Both OMAFRA and the Ontario Society for the Prevention of Cruelty to Animals (OSPCA) have completed their investigations into Crimson Lane Farms at Arthur in Wellington County. The OSPCA did have a list of corrective actions and has been working with the farm on those actions since August. The OSPCA would not say what those corrective actions were.
The video was released by Last Chance for Animals, a Los Angeles-based animal rights group opposed to using animals for food and clothing production, scientific experiment and education. The undercover employee recorded the video from December, 2015 to February, 2016. CTV News Kitchener aired the story in early November in a three-part series.
The second-generation farrow-to-wean farm was switching from stalls to group housing — part of the pig code requirements by 2024 — at the time the video was shot. The farm has 1,600 sows and delivers 900 piglets a week.
Ontario Pork veterinarian Mike DeGroot went with the OSPCA to the farm to investigate. He said that what he saw on the farm was completely different from what the video showed.
“The video does not show what the farm is really like from my two visits to the farm,” DeGroot told Farmers Forum. “Some of the images are disturbing. But when you go and do a walkthrough of the barn, it’s like night and day.”
One part of the video showed an employee using an electric prod twice to get a pig to move. DeGroot said electric prods should be used only as a last resort, and other methods, such as pig boards and paddles, should be tried first.
“They shouldn’t be used routinely and ideally, not at all,” he said. “They are allowed as a last resort on a farm. Even then, you don’t want to use it excessively. It would be one prod to get it to move.”
The video also showed pigs with large rectal prolapse, which is when the rectum pushes out from the body. The video voiceover said the prolapses were there for days and kept growing. DeGroot said a prolapse is something that should be taken care of right away. When the procedure to fix the prolapse is finished, the extra tissue is tied off and eventually falls off, which is what is seen in the video. In some cases it may be better to cut off the extra tissue, DeGroot said.
The video also showed thumping, called blunt force trauma in the official code of practice, which involves slamming the top of the head of a three-week-or-younger dying or severely ill piglet onto a hard, flat surface.

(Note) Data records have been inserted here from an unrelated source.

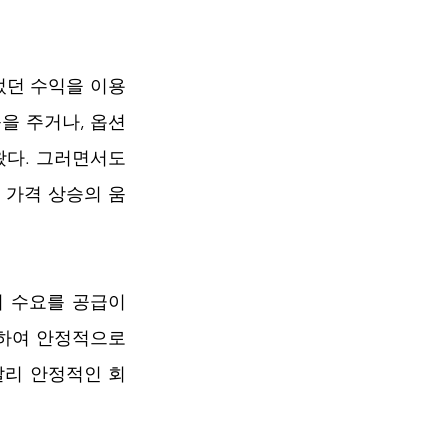
얻었던 수익을 이용
 주거나, 옵션 
왔다. 그러면서도 
 가격 상승의 움
 수요를 공급이 
하여 안정적으로 
달리 안정적인 회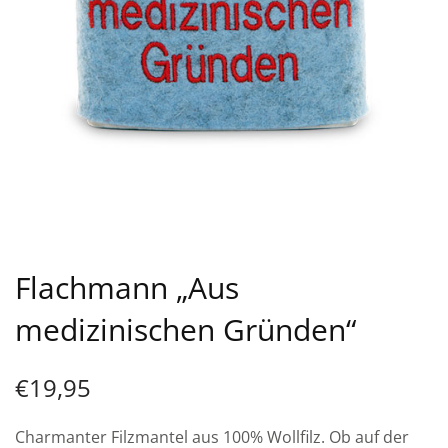
Flachmann „Aus
medizinischen Gründen“
€
19,95
Charmanter Filzmantel aus 100% Wollfilz. Ob auf der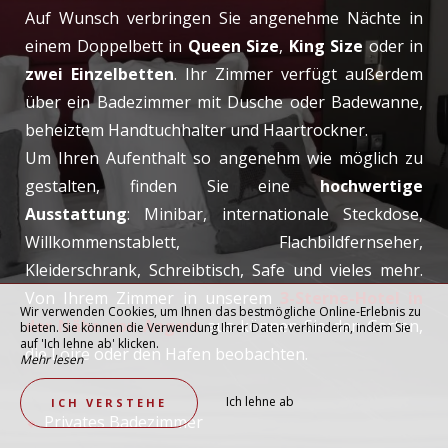
Auf Wunsch verbringen Sie angenehme Nächte in
einem Doppelbett in
Queen Size
,
King Size
oder in
zwei Einzelbetten
. Ihr Zimmer verfügt außerdem
über ein Badezimmer mit Dusche oder Badewanne,
beheiztem Handtuchhalter und Haartrockner.
Um Ihren Aufenthalt so angenehm wie möglich zu
gestalten, finden Sie eine
hochwertige
Ausstattung
: Minibar, internationale Steckdose,
Willkommenstablett, Flachbildfernseher,
Kleiderschrank, Schreibtisch, Safe und vieles mehr.
Von Ihrem Zimmer in unserem
3-Sterne-Hotel in
Wir verwenden Cookies, um Ihnen das bestmögliche Online-Erlebnis zu
der Nähe von Angers
aus können Sie den Garten,
bieten. Sie können die Verwendung Ihrer Daten verhindern, indem Sie
auf 'Ich lehne ab' klicken.
die Loire oder den Hafen beobachten.
Mehr lesen
Ich lehne ab
ICH VERSTEHE
Privates Badezimmer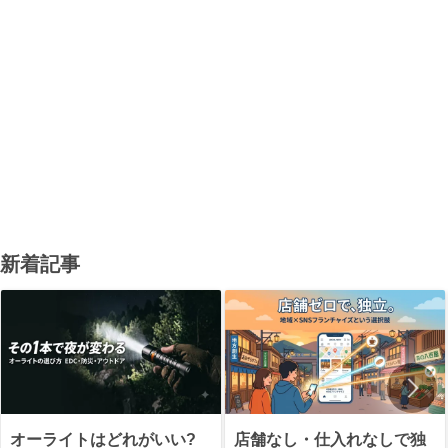
新着記事
オーライトはどれがいい?
店舗なし・仕入れなしで独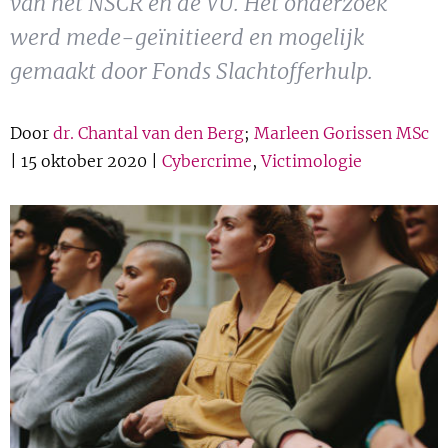
van het NSCR en de VU. Het onderzoek
Show 
Uitgelicht
werd mede-geïnitieerd en mogelijk
gemaakt door Fonds Slachtofferhulp.
Show 
Cursus
Door
dr. Chantal van den Berg
;
Marleen Gorissen MSc
BLOG
| 15 oktober 2020 |
Cybercrime
,
Victimologie
Podcast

Blunt force trauma could also involve a firm blow with an object to the head. Both are acceptable industry practices.
When done properly, loss of consciousness is immediate. The piglet’s body becomes extremely tense after the initial blow, followed by gradual relaxation. That stage is followed by involuntary kicking and death. If there’s doubt that the piglet is dead, the blow can be repeated. If a second blow is necessary, Ontario Pork recommends using a hard object. However, the video showed an employee improperly thumping and the piglet wiggling on the ground.
“Obviously you want to do it properly,” said Ontario Pork communications manager Mary Jane Quinn. “You don’t want to keep doing it.”
Crimson Lane Farms owner Ed Bosman told CTV News Kitchener that he takes full responsibility for the his employees failing to properly follow the code of practice.
The video was originally given to CBC, but the network decided not to run the story.
“We felt this was a compelling look inside farming with material from both the animal rights group and the farmer,” CTV Kitchener news director Kristin Weaver told Farmers Forum. “And because we had both parties participating, we felt it was a unique view for our viewers. We do think this story had a great deal of value for our viewers.”